Stage 5: How many bits can you get you design to work oniv? Once you are writing your own
modules, you can make these modules globally definable.
Deliverable
Demonstrate your project using the Picoblaze interface with a working solution. A 64 bit solution is
required for full credit in this lab but you can turn 32 bits for a B, and 16 bits for a C. Getting a
working system at greater than 64 bits will result in bonus points awarded. The fastest 64 bit system in
computational time will be awarded extra credit, as well as the minimum area with a working function.

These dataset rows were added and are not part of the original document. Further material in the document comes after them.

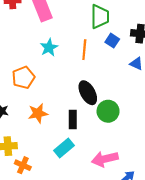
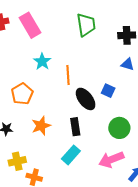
blue square: (112, 41) -> (108, 91), moved
orange line: (84, 50) -> (68, 75), moved
green circle: (108, 111) -> (119, 128), moved

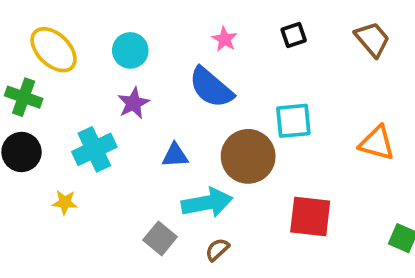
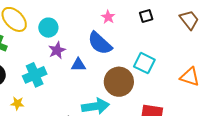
cyan circle: (130, 50) -> (48, 28), moved
cyan square: (293, 121) -> (144, 63), turned 30
blue triangle: (175, 155) -> (78, 65), moved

A paper is required that documents the actions taken in the 5 stages answering the questions that are
posed there. A final section will detail the operation of your final circuit, including a description of the
area that was used, the performance of the architecture, block diagrams, description of the slowest path,
number of clock cycles per computation, computation time, a description of you two optimize design
files, for speed and size. Let me know how you final circuit works.
Include your final design verilog files, the final .syr, and .twr files. Make sure that you reference all
sources of code.
i See paper Hardware_Acceleration.pdf “Hardware Technologies for High-Performance Data-Intensive Computing”,
Maya Gokhale, Jonathan Cohen, Andy Yoo, and W. Marcus Miller, Lawrence Livermore National Laboratory, Arpith
Jacob, Washington University in St. Louis, Craig Ulmer, Sandia National Laboratories, Roger Pearce, Texas A&M
University
ii See paper Altera_FPGA.pdf “RSA & Public Key Cryptography in FPGAs”, John Fry, Martin Langhammer, Altera
Corporation
iii See paper FPGA_multiply.pdf “Efficient Hardware Realization of Truncated Multipliers using FPGA”, Muhammad H.
Rais, member IEEE.
iv See paper FPGA_RSA.pdf “FPGA Implementation of RSA Encryption Engine with Flexible Key Size”, Muhammad I.
Ibrahimy, Mamun B.I. Reaz, Khandaker Asaduzzaman and Sazzad Hussain.